According to the Supreme Court’s direction, admissions in all government and private medical colleges in the country have to be done through the centralised counselling system on the basis of NEET examination results.
New Delhi: Lakhs of students in the country work hard and toil to secure admissions in educational institutions on the basis of merit and it is high time that backdoor entries there, including medical colleges, should stop, the Delhi High Court has said.
The high court’s observation came while dismissing an appeal by five students who were granted admission in 2016 by L N Medical College Hospital and Research Centre, Bhopal, without their undergoing the centralised counselling conducted by the Department of Medical Education (DME).
However, according to the Supreme Court’s direction, admissions in all government and private medical colleges in the country have to be done through the centralised counselling system on the basis of NEET examination results.
Consequently, the Medical Council of India (MCI) issued letters of discharge regarding the five petitioners in April 2017 and thereafter, several more communications were sent but neither the students nor the medical college paid any heed to them.
The college continued to treat the petitioners as their students and allowed them to attend the course, appear in the examinations and get promoted.
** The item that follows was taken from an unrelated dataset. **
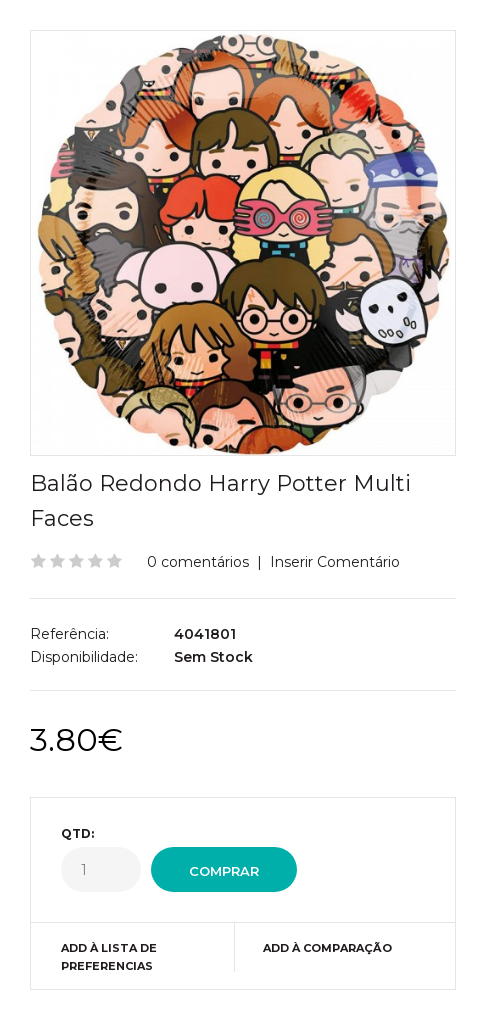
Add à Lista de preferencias (109, 957)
Eventually, the five petitioners filed a petition seeking quashing of the discharge communications issued by the MCI and for direction that they be permitted to continue their studies in the medical college as regular medical students, which was dismissed by the single judge.
They filed an appeal challenging the single judge’s order. However, a bench of Justices Vipin Sanghi and Jasmeet Singh also dismissed the appeal saying there is no merit in it. “It is high time that such backdoor entries in educational institutions, including medical colleges, should stop. Lakhs of students all over the country work hard and toil to secure admissions to educational institutions on the basis of their merit,” the bench said in its order on September 9.
“To permit any backdoor entry to any educational institution would be grossly unfair to those who are denied admission, despite being more meritorious, on account of the seats being taken and blocked by such backdoor entrants,’’ it said. It further added that the petitioners have only themselves to blame for the mess that they find themselves in.
“Had they acted in terms of the discharge letter of April 26, 2017, they would have saved four years of their lives. But they did not and acted recklessly. Despite not having any interim orders in their favour in their writ petition, they continued to attend the course, obviously, at their own peril,’’ the court said.
Advocate T Singhdev, representing the MCI, said despite discharge of the petitioners by the MCI, as early as on April 26, 2017, the same was not acted upon either by the college or by the students and they continued to ignore it even after repeated communications.
He further said that there was no interim order obtained by the petitioners from the court and despite that they continued to take admissions in subsequent years and undertake examinations at the college which was done at their own peril and they cannot claim equity in their favour.
Singhdev said the petitioners did not undergo the centralised counselling and they were well aware from day one that their admissions in the college were irregular and illegal, being in the teeth of the judgement of the Supreme Court.
The counsel for the petitioners contended that they ranked higher in the NEET examination than even those who were granted admission through the central counselling conducted by the DME in relation to this medical college and, therefore, they should be shown leniency.
The court said it is for this reason that if the medical college had informed the vacancy position the DME on time, the DME would have conducted further counselling and sent names on merit on the basis of the NEET examination conducted in 2016. “It is quite possible that the names of other candidates, more meritorious than the five petitioners, may have been sent,’’ the bench said.
“Since the respondent medical college does not appear to have informed the DME of the vacancy position, and they proceeded to grant admissions to the five petitioners much before the close of the date of admission on October 7, 2016, the other meritorious students, obviously, remained unaware that they could stake a claim against a seat in the respondent medical college on the basis of their merit. Thus, to say that no other meritorious candidate has shown up, is neither here nor there,’’ it added.